Mergers and acquisitions (M&As) are increasingly becoming the strategy of choice for organizations striving to maintain a competitive edge. Despite the significant financial investment, the potential benefits of M&As, such as increased market share and operational efficiencies, make them a promising avenue for success.
The argument that they will create synergy justifies many acquisitions and large strategic investments. Synergy is the additional energy or growth that two companies generate when combined. The combined entity is expected to show improved overall performance. On average, acquirers pay a thirty percent premium to the target.
However, the literature tells us that many acquisitions and PE investments fail to achieve the desired return. Indeed, most companies find their stock price stagnating for some period after an acquisition. It happens because synergy does not kick in immediately but comes with a lag.
Why are we not able to generate the desired synergy?
The recombination phase, a critical stage in M&As, plays a pivotal role. Marks M. L et al., 2001, in their study of over seventy mergers and acquisitions, underscore the importance of this phase. It is during this phase that the potential synergies between the two sides' structures and cultures are critically tested, highlighting the crucial role of this phase in shaping the future relationship between the two companies intending to merge.
Business research informs us that three out of four deals fail to achieve their financial and strategic objectives. The deal-making process is shrouded in secrecy, and data takes time to appear in the combined entity's financial statements. This underscores the potential pitfalls in the M&A process and the critical need for caution and thorough due diligence in every step of the process.

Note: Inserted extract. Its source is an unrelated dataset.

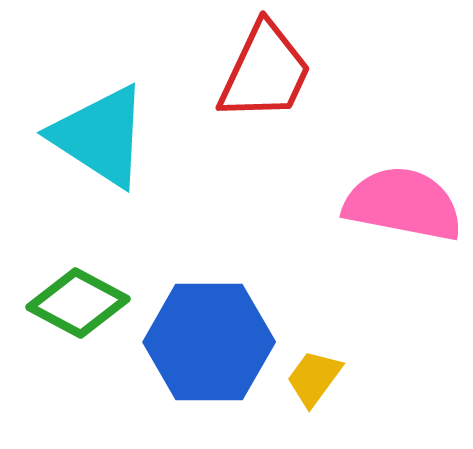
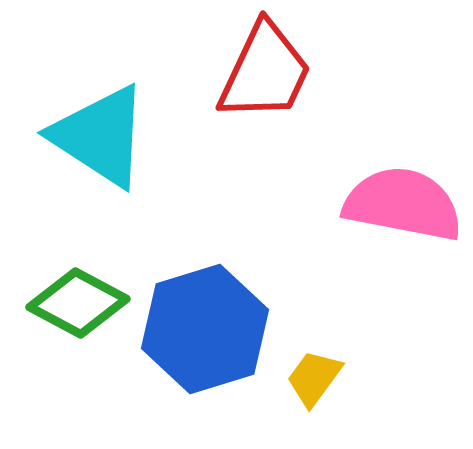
blue hexagon: moved 4 px left, 13 px up; rotated 17 degrees counterclockwise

Damodaran, A., 2005, attributes the failure to deliver synergy to incorrect valuation and inadequate planning. The acquisition success rate is less than fifty percent. Acquisition failure is also attributed to the wrong target selection and paying too high a premium. Most M&A deals generate requisite alpha for the target more often than for the acquirer.
The advisory industry that supports investments and M&As is packed with financial analysts who overemphasize the role of corporate finance, valuation, and Excel sheets. Investors, including Private Equity, Venture capitalists, and family offices, are impressed by impressive spreadsheets and invest billions of dollars in companies, believing that this time around, the projected synergy will be achieved.
Key determinants of post-deal performance include serial acquisitions, CEO overconfidence, acquirer-target relatedness and complementarity, and shareholder intervention in the form of voting or activism. (Renneboog, L et al., 2009)
Tips for post-deal success
Deploying a competent post-deal integration team can significantly reduce the chances of post-deal mismanagement and high failure rates. This reassures stakeholders and instills confidence in the potential success of the M&A.
Post-deal management is complex and extends beyond financial management. Understanding the mindsets that people bring with them and develop throughout a combination is equally important. People must be aware of and able to respond to the normal and to-be-expected stresses and strains of living through a combination.
Therefore, investors, M&A dealmakers, and corporations must examine softer human issues more deeply before deciding to proceed. Once that decision is made and a definitive agreement is signed, do not hesitate to bring a composite team of multi-disciplinary integration specialists to handhold post-deal management.
It would help if you remembered that strategic complementarity and cultural fit are two issues that integration teams should be particularly focused on.
Yet, as Hitt, M.A. et al. (2009) mention, when firms search for and identify targets with complementary capabilities and put in place mechanisms that enrich their learning from the acquired firm, they are more likely to build new capabilities and enhance their competitive position in the market.
I have seen these research findings play out in real life during my experience as a business consultant and business adviser.
Success is dependent on several managerial and organizational factors. These include the relative size of M&A partners, managerial involvement, and cultural and organizational structure issues (Calipha R et al., 2010).
Organizational culture has emerged as one factor identified as a potential catalyst to M&A success. Organizational change, organizational strategy, and organizational development are seen to play a more significant role in raising the success rate of M&As. (Schraeder, M., and Self, D. R. (2003)
References:
Damodaran, A. (2005). The value of synergy. Available at SSRN 841486.
Hitt, M. A., King, D., Krishnan, H., Makri, M., Schijven, M., Shimizu, K., & Zhu, H. (2009). Mergers and acquisitions: Overcoming pitfalls, building synergy, and creating value. Business Horizons.
Calipha, R., Tarba, S., & Brock, D. (2010). Mergers and acquisitions: A review of phases, motives, and success factors. Advances in mergers and acquisitions, 9, 1-24.
Schraeder, M., & Self, D. R. (2003). Enhancing the success of mergers and acquisitions: an organizational culture perspective. Management decision, 41(5), 511-522.
Renneboog, L., & Vansteenkiste, C. (2019). Failure and success in mergers and acquisitions. Journal of Corporate Finance, 58, 650-699.
Marks, M. L., & Mirvis, P. H. (2001). Making mergers and acquisitions work: Strategic and psychological preparation. Academy of Management Perspectives, 15(2), 80-92.
Bauer, F., & Matzler, K. (2014). Antecedents of M&A success: The role of strategic complementarity, cultural fit, and degree and speed of integration. Strategic Management Journal, 35(2), 269-291.